WOW! Down 4,900 Broadband Subs
Improvement in broadband industry net ads was largely driven by fixed wireless, analysts said.
Jake Neenan
Nov. 5, 2025 – WideOpenWest (WOW!) reported 4,900 lost broadband subscribers in the third quarter, more than last quarter and more than the same time last year.
The cable operator is being taken private by investment firms Digital Bridge and Crestview Partners in a $1.5 billion deal, and thus didn’t offer comments on its results during a short earnings call Wednesday morning. Crestview is already a major investor in WOW!.
The transaction is expected to close by the end of the year or in the first quarter of 2026.
The company added 3,700 fiber subscribers in its expansion markets, which are composed of greenfield builds and “edge-out” projects adjacent to the company’s legacy footprint, partially offsetting losses in its legacy footprint. WOW! Counts 464,500 total broadband subscribers.
WOW! built out to an additional 19,200 locations in its expansion footprint, with 15,200 of those being greenfield and 3,700 being edge-out projects. Of the company’s 2 million-location footprint, a total of 223,300 are in expansion markets.
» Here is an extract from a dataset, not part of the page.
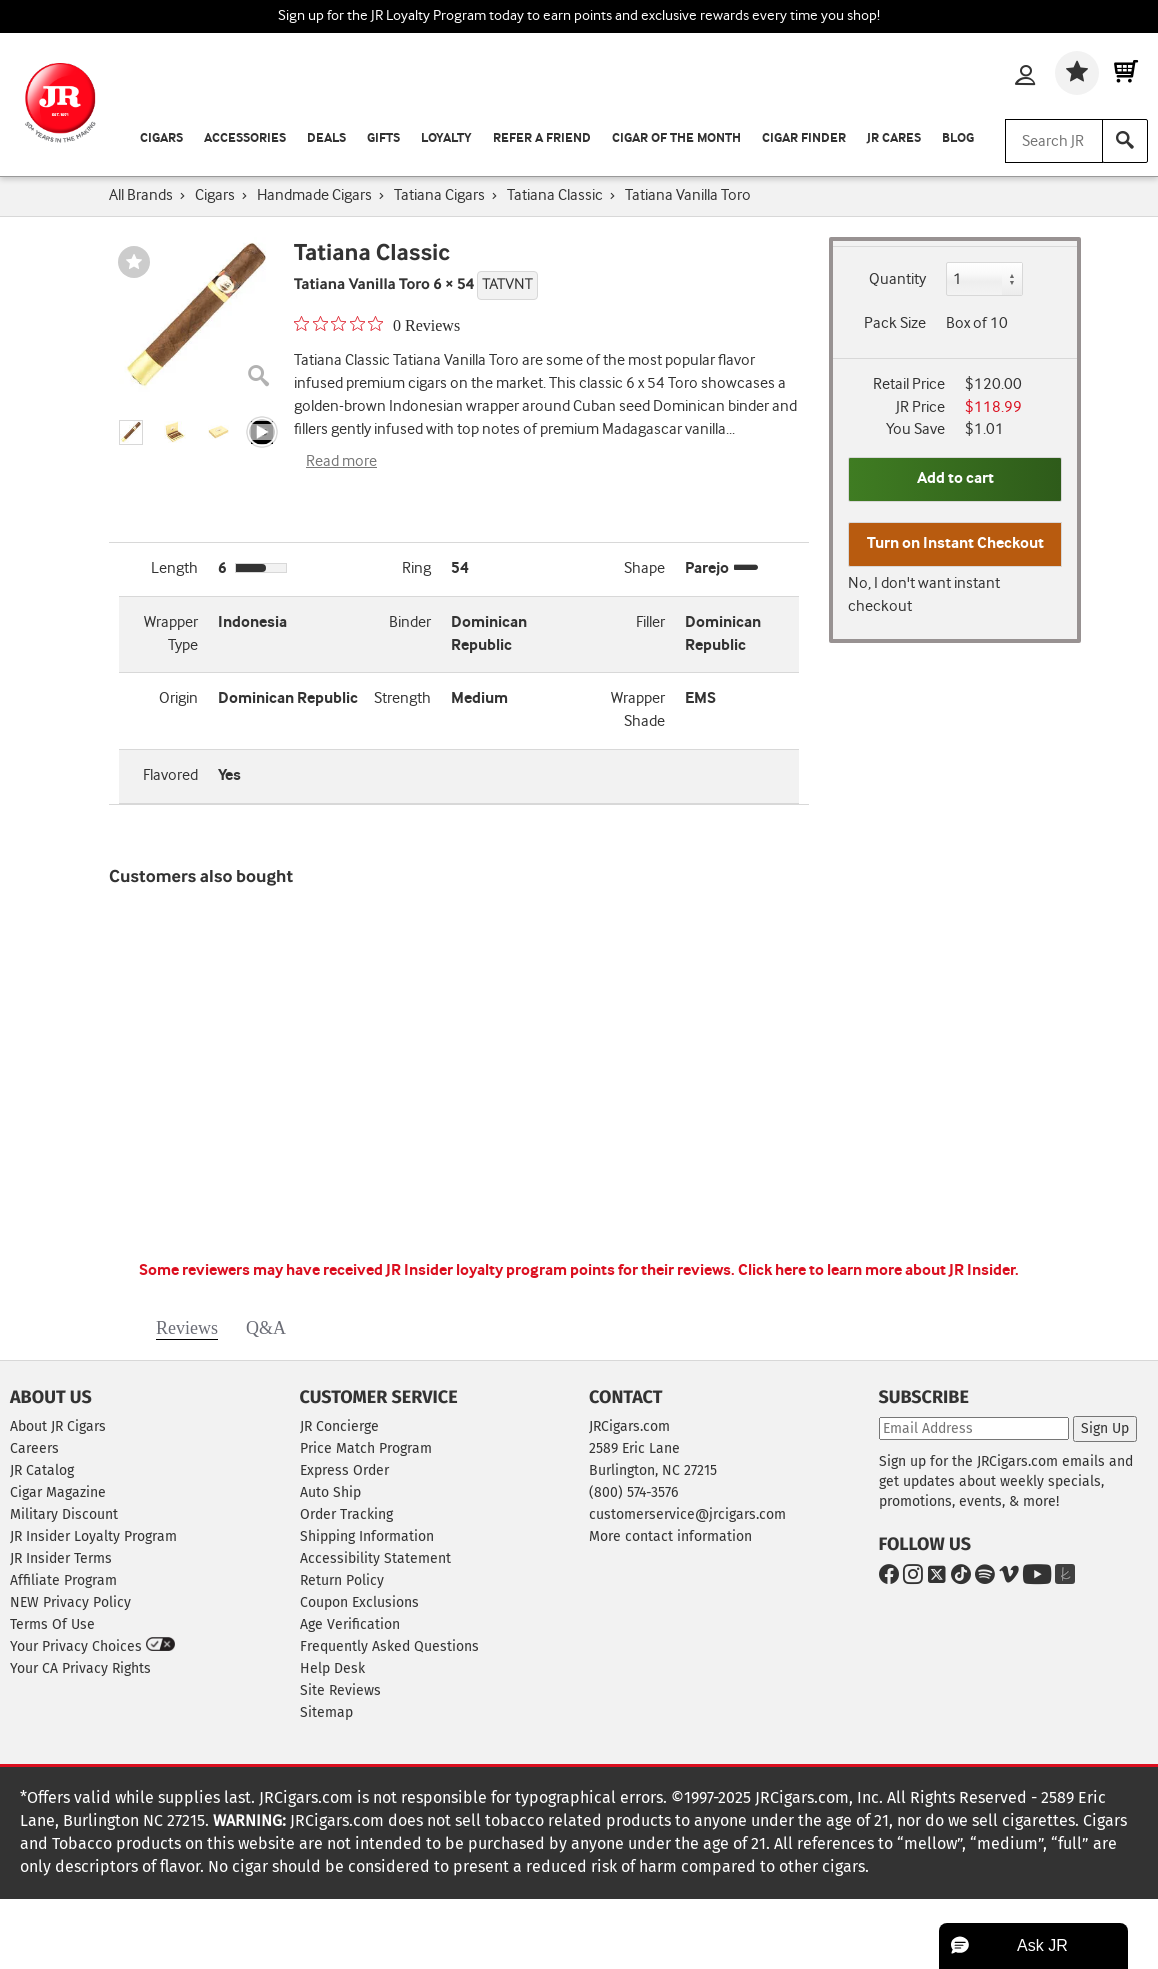  What do you see at coordinates (58, 1426) in the screenshot?
I see `About JR Cigars` at bounding box center [58, 1426].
The company has a mobile product, but hasn’t been leaning into it as heavily as its cable operator peers. Giants Comcast and Charter have been pushing their mobile plans as a way to entice customers to stick around longer.
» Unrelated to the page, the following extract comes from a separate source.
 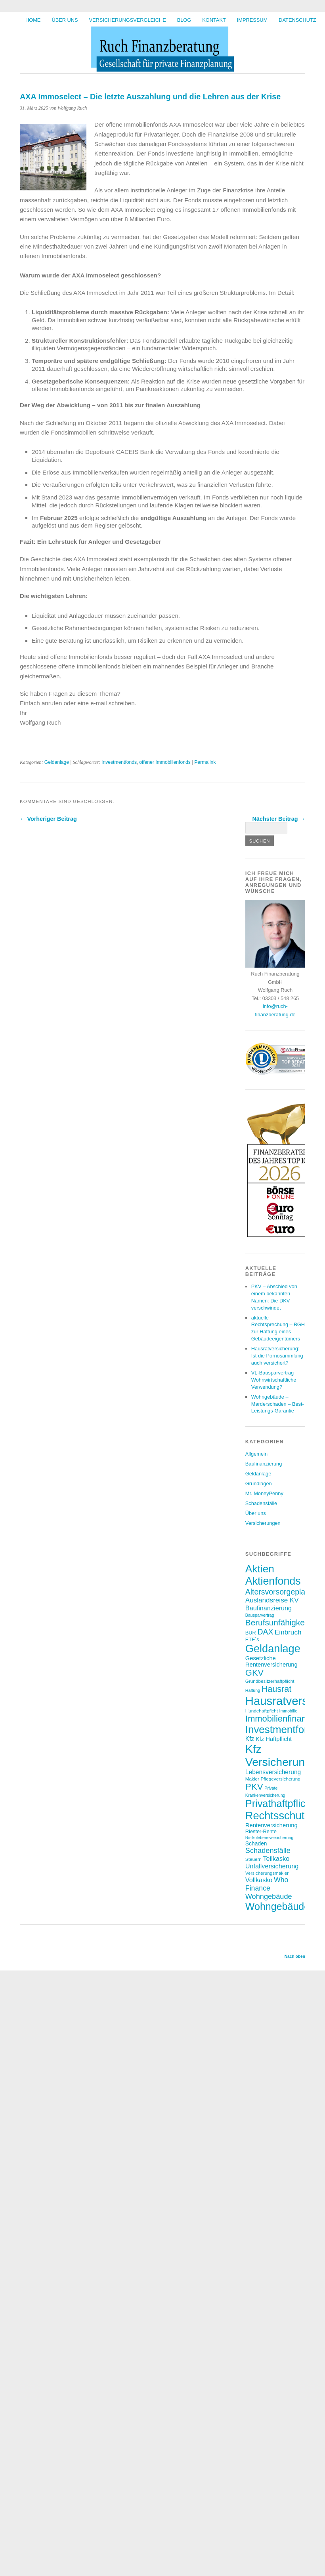 I want to click on Riester-Rente [Riester-Rente (8 Einträge)], so click(x=261, y=1831).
Those incumbents are the primary competitors in WOW!’s legacy markets, in addition to fixed wireless service from the major mobile carriers, CEO Teresa Elder said.
She said the company is also feeling good about its expansion markets.
“In greenfield, we actually have been on a tear,” she said. “Penetration keeps growing at a robust rate.”
WOW!’s greenfield penetration rate remained at 16 percent, the same as last quarter, but Elder noted the company added more than 15,000 homes in that footprint.
Industry report
In a Wednesday report, New Street Research analyst David Barden noted that net subscriber additions across the broadband industry exceeded pre-pandemic levels in the third quarter. That would seem to have been good news for cable companies, which have been hemorrhaging subscribers, but Barden said it mostly came from fixed wireless services continuing to perform well.
“Improvement in industry net adds driven by higher FWA net adds obviously doesn’t help Cable,” he wrote. “Cable’s best-case scenario would be for industry net adds to improve and FWA net adds to slow down. We don’t see this scenario unfolding in the near to medium term. We aren’t sure that Cable does either.”
Comcast and Charter have said stiff competition is still putting pressure on their subscriber numbers, in addition to households increasingly opting for just a mobile connection and no fixed broadband.
That’s plausible, according to Barden. The Affordable Connectivity Program that shuttered last year provided 23 million low-income households with a monthly internet discount. In the absence of that, he wrote, many low-income households are once again not able to consistently afford monthly internet bills.
“Once ACP was shut down, these households struggled to stay connected on a consistent basis,” he wrote. “When they had to choose between keeping their fixed broadband connection or their mobile connection, they chose mobile.